## [WORKING DATA]
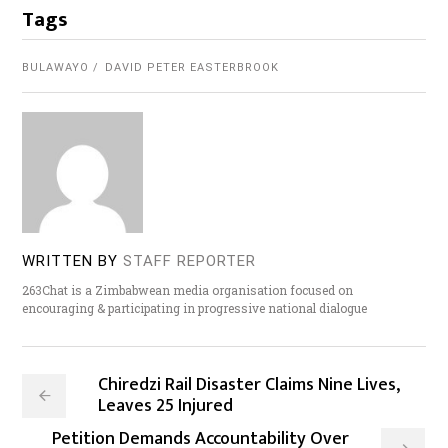
Tags
BULAWAYO
DAVID PETER EASTERBROOK
WRITTEN BY
STAFF REPORTER
263Chat is a Zimbabwean media organisation focused on
encouraging & participating in progressive national dialogue
Chiredzi Rail Disaster Claims Nine Lives,
Leaves 25 Injured
Petition Demands Accountability Over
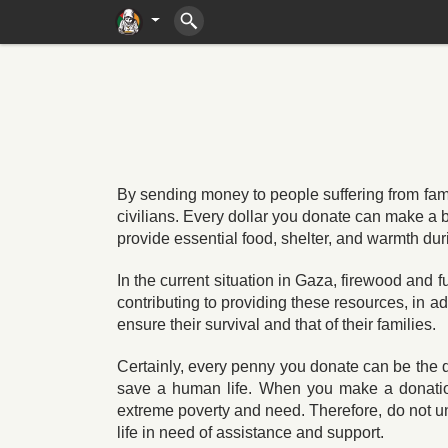
By sending money to people suffering from famine
civilians. Every dollar you donate can make a b
provide essential food, shelter, and warmth dur
In the current situation in Gaza, firewood and 
contributing to providing these resources, in ad
ensure their survival and that of their families.
Certainly, every penny you donate can be the d
save a human life. When you make a donation,
extreme poverty and need. Therefore, do not u
life in need of assistance and support.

## [WHAT IS NEEDED]
Transcribe all of the records above exactly; no image should appear in what you write.

## [RESULT FOR THIS TASK]
Tags
BULAWAYO
DAVID PETER EASTERBROOK
WRITTEN BY
STAFF REPORTER
263Chat is a Zimbabwean media organisation focused on
encouraging & participating in progressive national dialogue
Chiredzi Rail Disaster Claims Nine Lives,
Leaves 25 Injured
Petition Demands Accountability Over
By sending money to people suffering from famine
civilians. Every dollar you donate can make a b
provide essential food, shelter, and warmth dur
In the current situation in Gaza, firewood and 
contributing to providing these resources, in ad
ensure their survival and that of their families.
Certainly, every penny you donate can be the d
save a human life. When you make a donation,
extreme poverty and need. Therefore, do not u
life in need of assistance and support.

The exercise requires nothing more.